The Future of Agentic Workflows
Agents will evolve based on how frequently they are used and how critical their outcomes are. Consumer agents will prioritize usability, with lightweight confirmation before executing tasks. Prosumer agents will blend flexibility and ease of use through a no-code UI. Enterprise agents will demand full customization and fine-tuning of each workflow step.
User Type | Past | Future | Workflow steps | Butterfly Step |
---|---|---|---|---|
Consumer | Google + Human | Agentic Bot (Manus) | Confirm | - |
Prosumer | No-code Tool | Config-based Agent + UI (Google ADK) | Edit | Prompting |
Business | SaaS | Code-based Agent (Google ADK) | Create | Finetuning |
1. Manus-like, Synthesized agents for consumers
Workflows are synthesized automatically.
Internals are opaque, but chain-of-thought reasoning provides some transparency.
Ideal for lightweight, one-time decisions where usability matters most.
2. Config-Based No-Code agents for prosumers
Users define workflows visually through configuration.

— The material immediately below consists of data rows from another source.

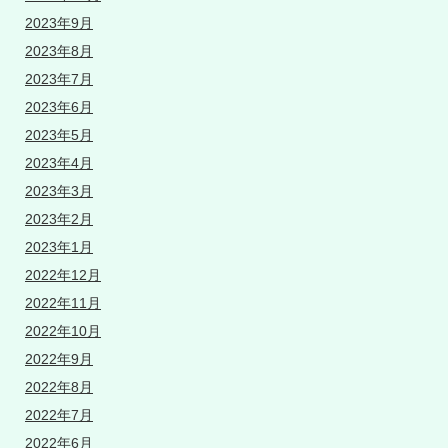
2023年9月
2023年8月
2023年7月
2023年6月
2023年5月
2023年4月
2023年3月
2023年2月
2023年1月
2022年12月
2022年11月
2022年10月
2022年9月
2022年8月
2022年7月
2022年6月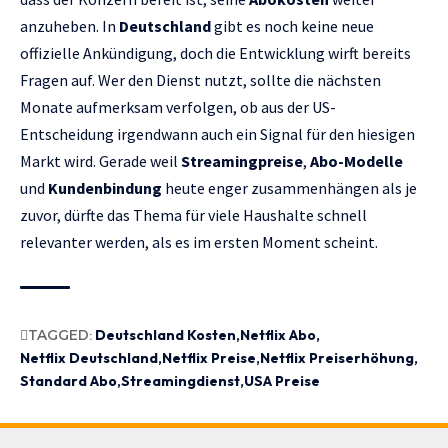
anzuheben. In
Deutschland
gibt es noch keine neue
offizielle Ankündigung, doch die Entwicklung wirft bereits
Fragen auf. Wer den Dienst nutzt, sollte die nächsten
Monate aufmerksam verfolgen, ob aus der US-
Entscheidung irgendwann auch ein Signal für den hiesigen
Markt wird. Gerade weil
Streamingpreise
,
Abo-Modelle
und
Kundenbindung
heute enger zusammenhängen als je
zuvor, dürfte das Thema für viele Haushalte schnell
relevanter werden, als es im ersten Moment scheint.
TAGGED:
Deutschland Kosten
Netflix Abo
Netflix Deutschland
Netflix Preise
Netflix Preiserhöhung
Standard Abo
Streamingdienst
USA Preise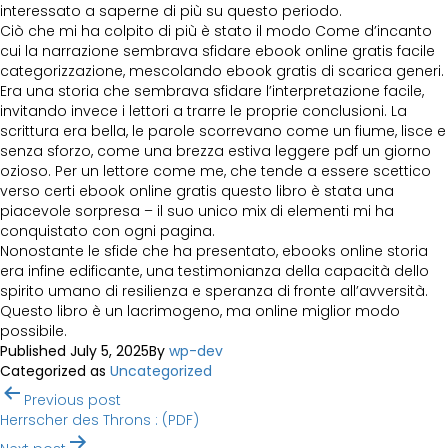
interessato a saperne di più su questo periodo.
Ciò che mi ha colpito di più è stato il modo Come d’incanto
cui la narrazione sembrava sfidare ebook online gratis facile
categorizzazione, mescolando ebook gratis di scarica generi.
Era una storia che sembrava sfidare l’interpretazione facile,
invitando invece i lettori a trarre le proprie conclusioni. La
scrittura era bella, le parole scorrevano come un fiume, lisce e
senza sforzo, come una brezza estiva leggere pdf un giorno
ozioso. Per un lettore come me, che tende a essere scettico
verso certi ebook online gratis questo libro è stata una
piacevole sorpresa – il suo unico mix di elementi mi ha
conquistato con ogni pagina.
Nonostante le sfide che ha presentato, ebooks online storia
era infine edificante, una testimonianza della capacità dello
spirito umano di resilienza e speranza di fronte all’avversità.
Questo libro è un lacrimogeno, ma online miglior modo
possibile.
Published
July 5, 2025
By
wp-dev
Categorized as
Uncategorized
Post
Previous post
navigation
Herrscher des Throns : (PDF)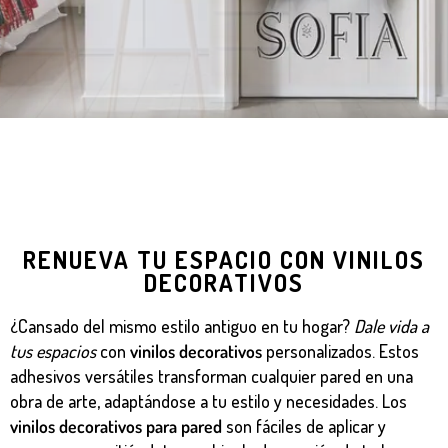
RENUEVA TU ESPACIO CON VINILOS
DECORATIVOS
¿Cansado del mismo estilo antiguo en tu hogar?
Dale vida a
tus espacios
con
vinilos decorativos
personalizados. Estos
adhesivos versátiles transforman cualquier pared en una
obra de arte, adaptándose a tu estilo y necesidades. Los
vinilos decorativos para pared
son fáciles de aplicar y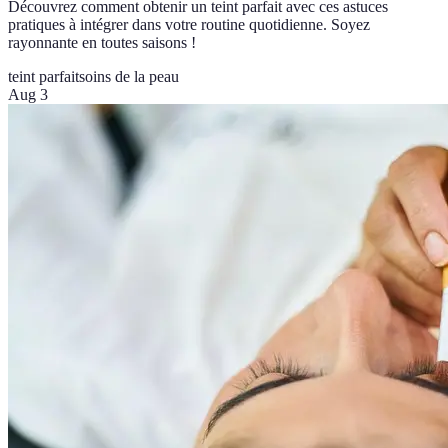
Découvrez comment obtenir un teint parfait avec ces astuces
pratiques à intégrer dans votre routine quotidienne. Soyez
rayonnante en toutes saisons !
teint parfait
soins de la peau
Aug 3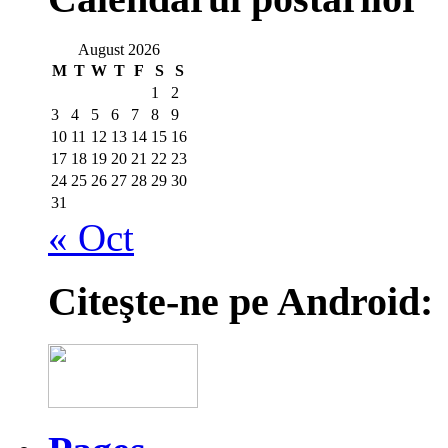
August 2026
M
T
W
T
F
S
S
1
2
3
4
5
6
7
8
9
10
11
12
13
14
15
16
17
18
19
20
21
22
23
24
25
26
27
28
29
30
31
« Oct
Citeşte-ne pe Android: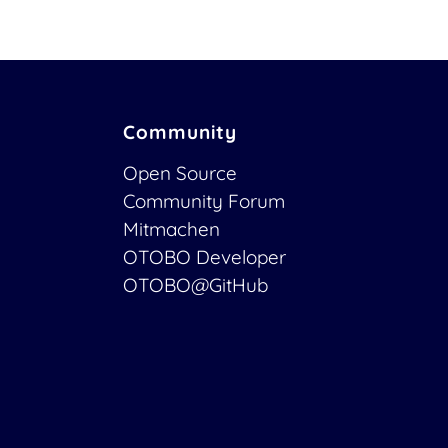
Community
Open Source
Community Forum
Mitmachen
OTOBO Developer
OTOBO@GitHub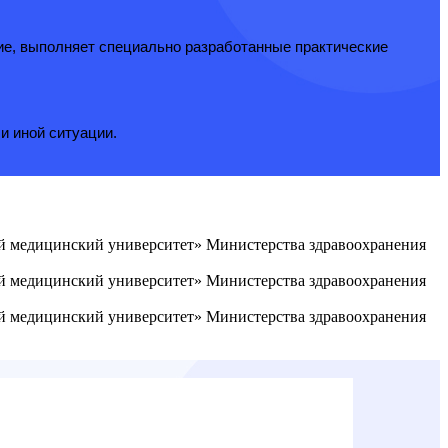
ие, выполняет специально разработанные практические
и иной ситуации.
ый медицинский университет» Министерства здравоохранения
ый медицинский университет» Министерства здравоохранения
ый медицинский университет» Министерства здравоохранения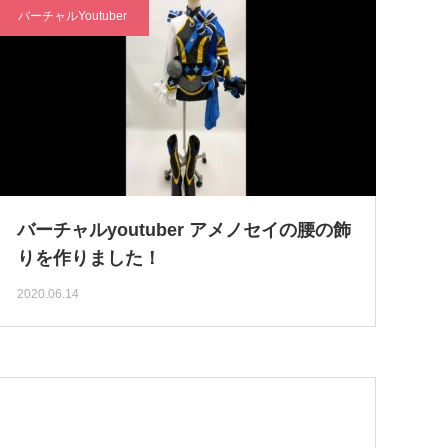
バーチャルYoutuber
バーチャルyoutuber アメノセイの腰の飾
りを作りました！
2020.06.14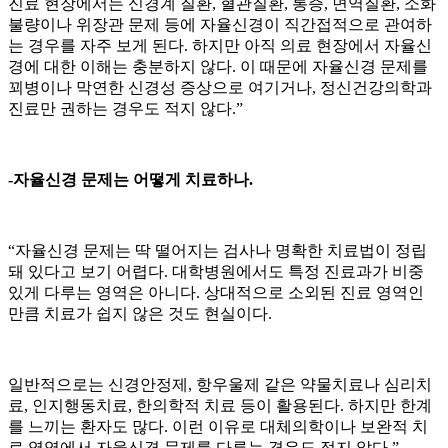
진료 현장에서는 신경계 질환, 혈관질환, 통증, 면역질환, 소화
불량이나 위장관 문제 등에 자율신경이 직간접적으로 관여하
는 경우를 자주 보게 된다. 하지만 아직 의료 현장에서 자율신
경에 대한 이해는 충분하지 않다. 이 때문에 자율신경 문제를
꾀병이나 막연한 신경성 증상으로 여기거나, 정신건강의학과
진료만 권하는 경우도 적지 않다.”
-자율신경 문제는 어떻게 치료하나.
“자율신경 문제는 딱 떨어지는 검사나 명확한 치료법이 정립
돼 있다고 보기 어렵다. 대학병원에서도 특정 진료과가 비중
있게 다루는 영역은 아니다. 상대적으로 소외된 진료 영역인
만큼 치료가 쉽지 않은 것도 현실이다.
일반적으로는 신경안정제, 항우울제 같은 약물치료나 심리치
료, 인지행동치료, 한의학적 치료 등이 활용된다. 하지만 한계
를 느끼는 환자도 많다. 이런 이유로 대체의학이나 보완적 치
료 영역에서 자율신경 문제를 다루는 경우도 적지 않다.”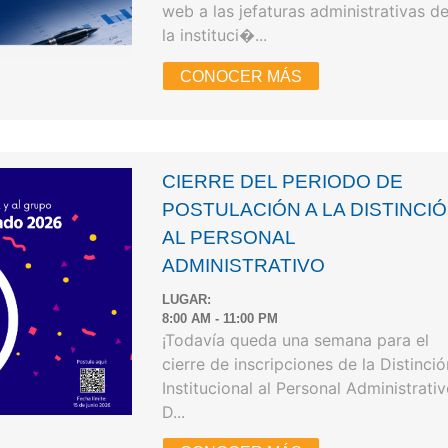
web a las jefaturas administrativas d
la instituci�...
CONOCER MÁS
CIERRE DEL PERIODO DE
POSTULACIÓN A LA DISTINCI
AL PERSONAL
ADMINISTRATIVO
LUGAR:
8:00 AM - 11:00 PM
¡Todavía queda una semana para el
cierre de inscripciones de la Distinci
Institucional al Personal Administrati
D...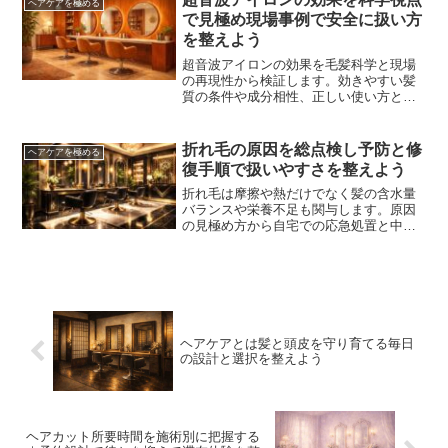
ヘアケアを極める
で見極め現場事例で安全に扱い方
を整えよう
超音波アイロンの効果を毛髪科学と現場
の再現性から検証します。効きやすい髪
質の条件や成分相性、正しい使い方と頻
度、家庭用とサロン用の差、よくある誤
解と失敗回避までを整理し、手触りと持
続を高める実践手順に落とし込みます。
折れ毛の原因を総点検し予防と修
ヘアケアを極める
復手順で扱いやすさを整えよう
折れ毛は摩擦や熱だけでなく髪の含水量
バランスや栄養不足も関与します。原因
の見極め方から自宅での応急処置と中長
期の再発防止計画までを体系化し、今日
から負担を減らして扱いやすさを高める
方法を丁寧に解説します。
ヘアケアとは髪と頭皮を守り育てる毎日
の設計と選択を整えよう
ヘアカット所要時間を施術別に把握する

Balances ease of use with the ability to review and modify the workflow.
Ideal for moderate-frequency use cases with some business risk.

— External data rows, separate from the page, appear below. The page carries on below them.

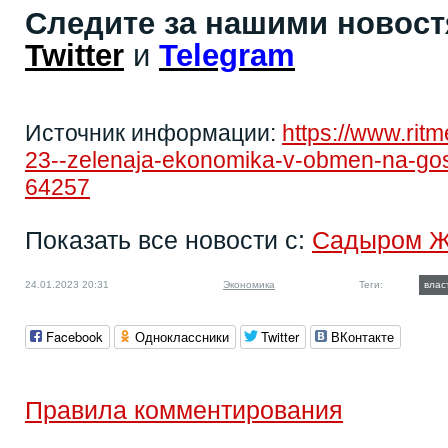
Следите за нашими новос
Twitter
и
Telegram
Источник информации:
https://www.rit
23--zelenaja-ekonomika-v-obmen-na-gosdol
64257
Показать все новости с:
Садыром 
24.01.2023 20:31
Экономика
Теги:
влас
Facebook
Одноклассники
Twitter
ВКонтакте
Правила комментирования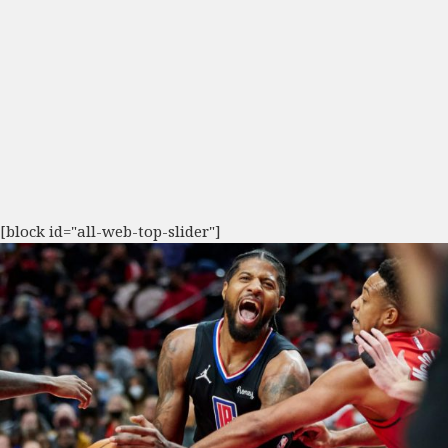
[block id="all-web-top-slider"]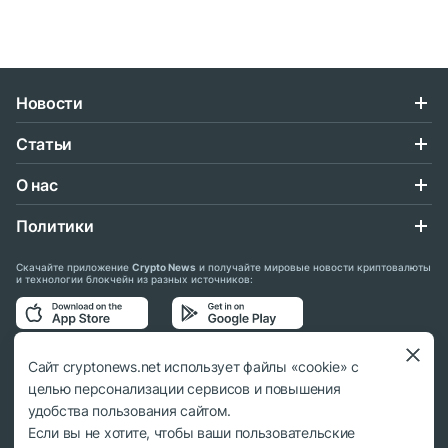
Новости
Статьи
О нас
Политики
Скачайте приложение
Crypto News
и получайте мировые новости криптовалюты
и технологии блокчейн из разных источников:
Подписывайтесь на нас в социальных сетях:
Сайт cryptonews.net использует файлы «cookie» с
целью персонализации сервисов и повышения
удобства пользования сайтом.
Если вы не хотите, чтобы ваши пользовательские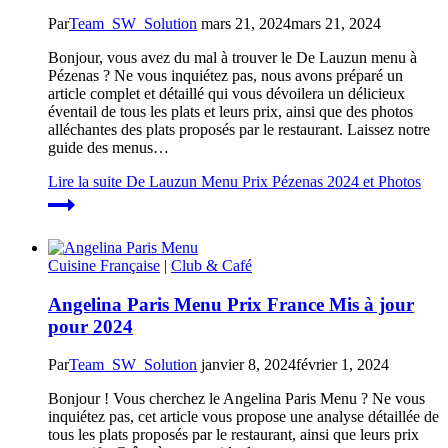
Par
Team_SW_Solution
mars 21, 2024
mars 21, 2024
Bonjour, vous avez du mal à trouver le De Lauzun menu à
Pézenas ? Ne vous inquiétez pas, nous avons préparé un
article complet et détaillé qui vous dévoilera un délicieux
éventail de tous les plats et leurs prix, ainsi que des photos
alléchantes des plats proposés par le restaurant. Laissez notre
guide des menus…
Lire la suite
De Lauzun Menu Prix Pézenas 2024 et Photos
Cuisine Française
|
Club & Café
Angelina Paris Menu Prix France Mis à jour
pour 2024
Par
Team_SW_Solution
janvier 8, 2024
février 1, 2024
Bonjour ! Vous cherchez le Angelina Paris Menu ? Ne vous
inquiétez pas, cet article vous propose une analyse détaillée de
tous les plats proposés par le restaurant, ainsi que leurs prix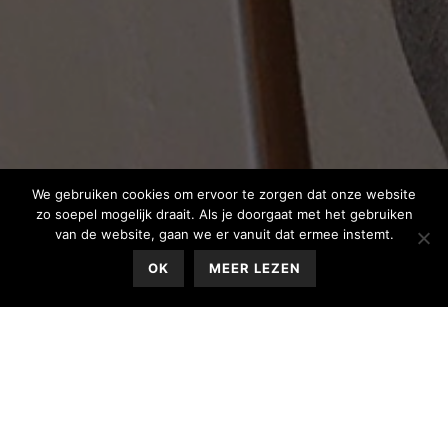
We gebruiken cookies om ervoor te zorgen dat onze website
zo soepel mogelijk draait. Als je doorgaat met het gebruiken
van de website, gaan we er vanuit dat ermee instemt.
OK
MEER LEZEN
Op 19 mei is onze dochter geboren. Zoë Marie van Vliet.
We noemen haar Zoë.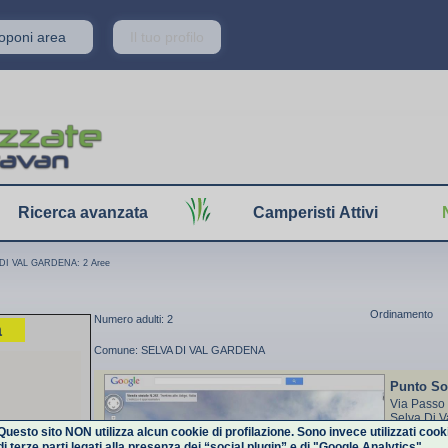
roponi area
Il tuo profilo
Ricerca avanzata
Camperisti Attivi
DI VAL GARDENA: 2 Aree
Ordinamento
Numero adulti: 2
a
Comune: SELVA DI VAL GARDENA
Punto So
Via Passo 
Selva Di V
Questo sito NON utilizza alcun cookie di profilazione. Sono invece utilizzati cook
di terze parti legati alla presenza dei “social plugin” e di "Google Analytics".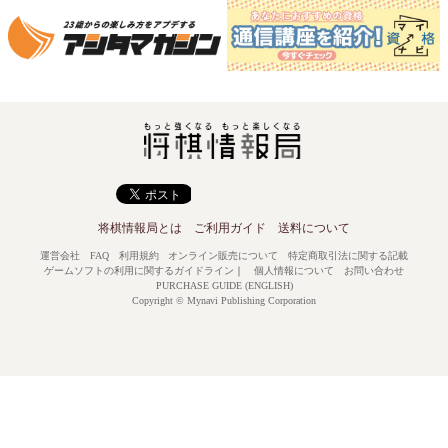
将棋情報局とは
ご利用ガイド
送料について
運営会社
FAQ
利用規約
オンライン販売について
特定商取引法に関する記載
ゲームソフトの利用に関するガイドライン
｜
個人情報について
お問い合わせ
PURCHASE GUIDE (ENGLISH)
Copyright © Mynavi Publishing Corporation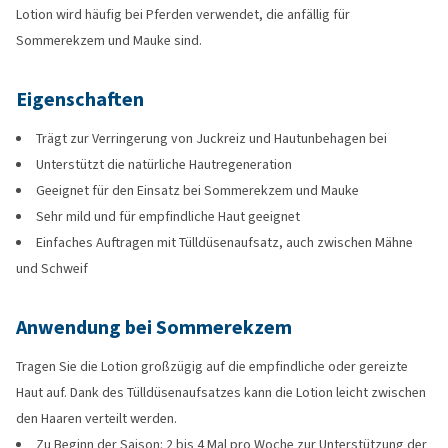
Lotion wird häufig bei Pferden verwendet, die anfällig für
Sommerekzem und Mauke sind.
Eigenschaften
Trägt zur Verringerung von Juckreiz und Hautunbehagen bei
Unterstützt die natürliche Hautregeneration
Geeignet für den Einsatz bei Sommerekzem und Mauke
Sehr mild und für empfindliche Haut geeignet
Einfaches Auftragen mit Tülldüsenaufsatz, auch zwischen Mähne
und Schweif
Anwendung bei Sommerekzem
Tragen Sie die Lotion großzügig auf die empfindliche oder gereizte
Haut auf. Dank des Tülldüsenaufsatzes kann die Lotion leicht zwischen
den Haaren verteilt werden.
Zu Beginn der Saison: 2 bis 4 Mal pro Woche zur Unterstützung der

3. Domain-Tuned Code-Based agents for businesses
Developers write and orchestrate workflows in code.
Precision and fine-tuning are essential.
Suited for high-frequency, high-stakes applications that demand auditability.
Summary
"AI is the most significant change in programming. For the first time, logic is transitioning from deterministic to probabilistic."
I tweeted this nine years ago, expecting two big changes:
Probabilistic algorithms - like classification and extraction - would be embedded into everyday code, just like deterministic algorithms such as sorting.
But we'd treat them differently: always checking confidence levels and involving humans when uncertainty arises.
The first change happened. The second didn’t. Today, we use probabilistic AI to generate deterministic code in the name of "vibe coding," deploying them to thousands of users without understanding how confident the AI is in its outputs.
Would you let an AI build a diet plan for cardiac patients using a model that's only 75% confident in food classification? And yet, we allow similar risks in SaaS workflows every day.
As we move from AI as an assistant to AI as a decision-maker, we must identify the butterfly steps - finetune them, check confidence scores, and ask whether a human should weigh in. Otherwise, we risk the other prediction I made:
"AI takeover won't be like Skynet, but it might still have the same effect. It'll start with small improvements to #UX by suggesting what user wants. But as accuracy increases, users will get hooked & delegate all decision making to #AI."